Your task is to find every line in the records that holds the string "bambini" and copy it.

────────────────────────────────────────

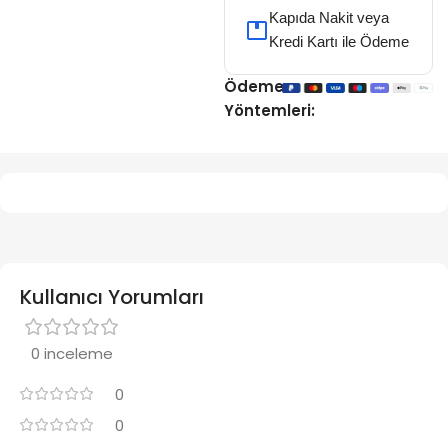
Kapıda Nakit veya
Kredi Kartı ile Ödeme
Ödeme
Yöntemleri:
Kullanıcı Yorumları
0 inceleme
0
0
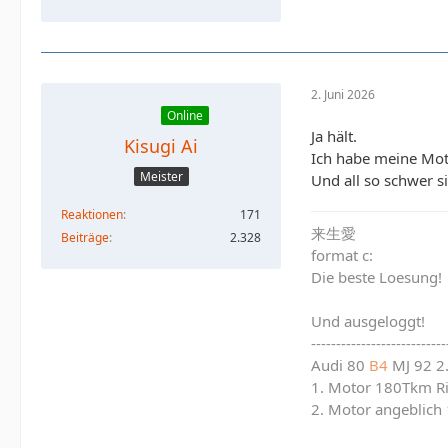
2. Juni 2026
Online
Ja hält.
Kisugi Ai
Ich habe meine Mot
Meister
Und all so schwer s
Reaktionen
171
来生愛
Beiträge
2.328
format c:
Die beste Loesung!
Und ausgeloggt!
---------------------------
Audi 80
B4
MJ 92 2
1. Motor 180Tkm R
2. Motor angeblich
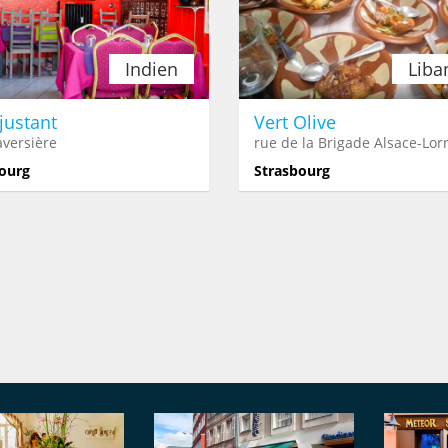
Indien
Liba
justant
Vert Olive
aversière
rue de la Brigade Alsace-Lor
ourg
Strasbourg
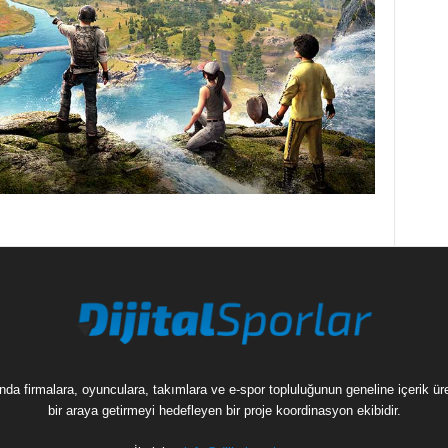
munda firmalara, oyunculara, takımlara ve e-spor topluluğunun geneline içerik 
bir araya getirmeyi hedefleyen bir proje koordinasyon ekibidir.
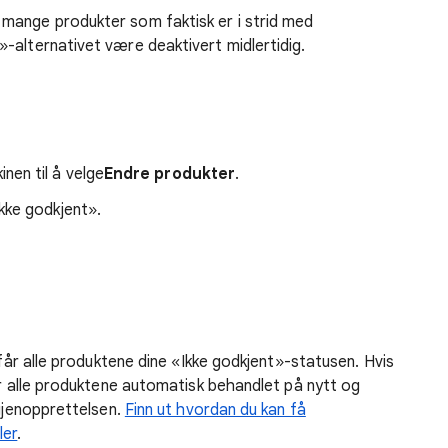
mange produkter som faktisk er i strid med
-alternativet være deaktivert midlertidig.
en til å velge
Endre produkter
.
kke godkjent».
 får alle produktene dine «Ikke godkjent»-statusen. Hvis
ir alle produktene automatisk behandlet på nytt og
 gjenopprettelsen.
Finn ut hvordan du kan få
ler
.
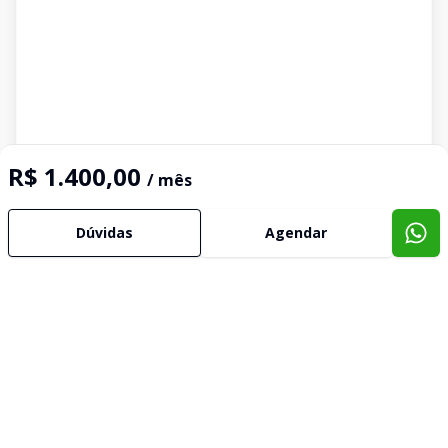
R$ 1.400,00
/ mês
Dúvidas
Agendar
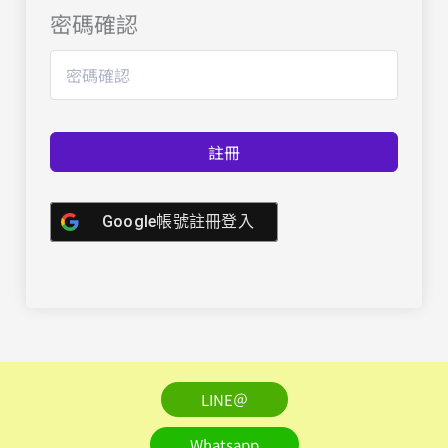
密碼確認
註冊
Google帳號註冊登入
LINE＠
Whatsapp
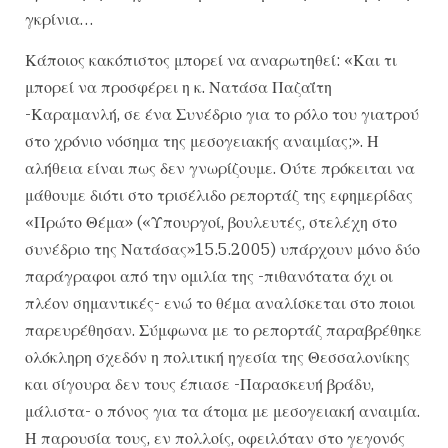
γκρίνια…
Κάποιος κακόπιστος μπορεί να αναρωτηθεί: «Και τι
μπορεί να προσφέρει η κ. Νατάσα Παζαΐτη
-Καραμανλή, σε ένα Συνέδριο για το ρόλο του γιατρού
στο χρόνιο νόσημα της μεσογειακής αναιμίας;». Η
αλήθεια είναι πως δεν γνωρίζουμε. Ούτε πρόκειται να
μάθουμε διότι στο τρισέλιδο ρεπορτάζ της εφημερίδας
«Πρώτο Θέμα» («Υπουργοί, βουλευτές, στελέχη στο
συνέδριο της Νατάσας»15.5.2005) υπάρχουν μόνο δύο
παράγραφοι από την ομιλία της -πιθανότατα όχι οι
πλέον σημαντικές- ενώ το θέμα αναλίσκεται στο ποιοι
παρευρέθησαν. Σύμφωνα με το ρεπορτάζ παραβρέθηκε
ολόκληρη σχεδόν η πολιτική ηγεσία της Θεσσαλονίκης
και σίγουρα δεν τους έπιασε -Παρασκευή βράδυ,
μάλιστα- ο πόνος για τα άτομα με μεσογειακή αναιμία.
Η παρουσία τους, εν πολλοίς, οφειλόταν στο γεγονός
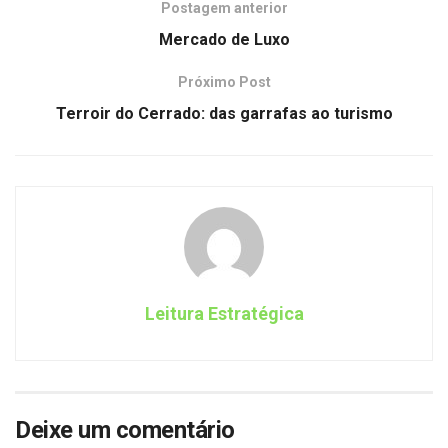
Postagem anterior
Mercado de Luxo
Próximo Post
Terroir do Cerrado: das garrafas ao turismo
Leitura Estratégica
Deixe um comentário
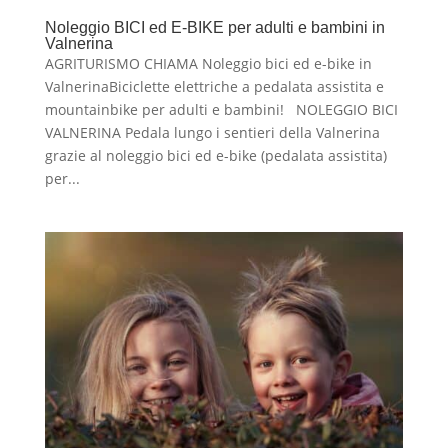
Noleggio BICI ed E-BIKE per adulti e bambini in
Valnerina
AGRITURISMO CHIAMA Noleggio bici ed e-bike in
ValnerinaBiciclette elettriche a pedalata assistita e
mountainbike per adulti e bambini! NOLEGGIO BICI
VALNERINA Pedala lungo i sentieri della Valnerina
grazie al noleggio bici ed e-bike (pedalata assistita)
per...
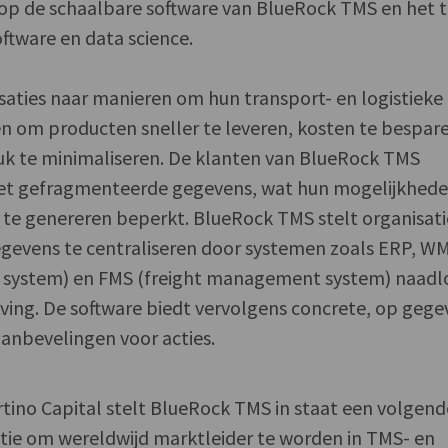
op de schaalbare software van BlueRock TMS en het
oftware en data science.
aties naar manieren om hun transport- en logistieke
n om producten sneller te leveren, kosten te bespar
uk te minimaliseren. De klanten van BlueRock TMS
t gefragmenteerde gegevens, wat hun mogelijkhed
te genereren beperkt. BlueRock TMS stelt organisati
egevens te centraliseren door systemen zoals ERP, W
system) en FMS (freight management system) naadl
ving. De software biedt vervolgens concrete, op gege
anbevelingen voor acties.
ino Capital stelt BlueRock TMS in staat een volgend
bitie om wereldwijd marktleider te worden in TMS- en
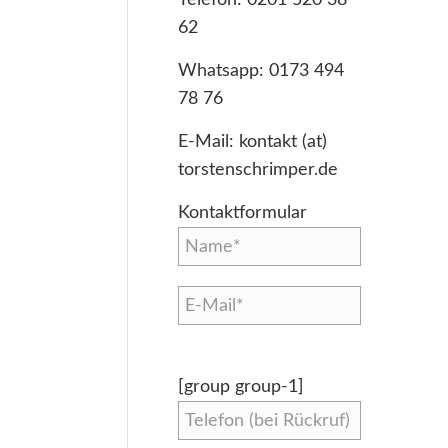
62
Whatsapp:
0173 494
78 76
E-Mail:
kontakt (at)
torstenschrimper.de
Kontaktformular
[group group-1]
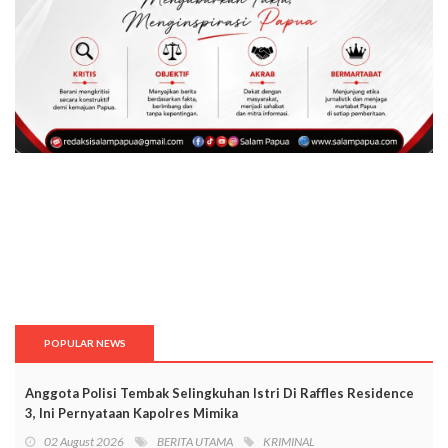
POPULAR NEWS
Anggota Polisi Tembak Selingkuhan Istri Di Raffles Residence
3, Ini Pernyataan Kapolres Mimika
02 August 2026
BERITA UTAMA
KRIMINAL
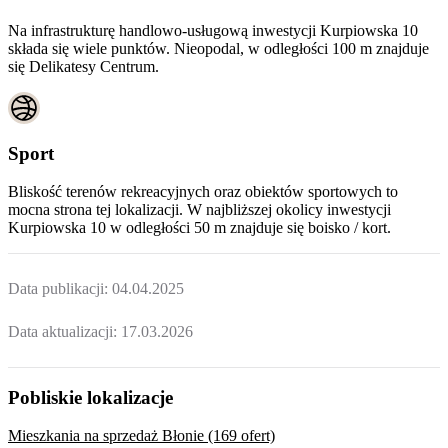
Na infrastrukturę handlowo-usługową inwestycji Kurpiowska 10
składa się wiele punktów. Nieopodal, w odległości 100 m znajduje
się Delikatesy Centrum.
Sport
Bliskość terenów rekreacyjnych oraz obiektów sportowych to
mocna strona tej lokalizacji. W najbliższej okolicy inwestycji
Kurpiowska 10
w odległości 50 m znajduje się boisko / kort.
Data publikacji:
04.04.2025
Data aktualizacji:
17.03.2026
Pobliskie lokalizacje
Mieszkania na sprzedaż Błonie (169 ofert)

────────────────────────────────────────

**RESULT FOR THIS EXERCISE:**
Noleggio BICI ed E-BIKE per adulti e bambini in
mountainbike per adulti e bambini! NOLEGGIO BICI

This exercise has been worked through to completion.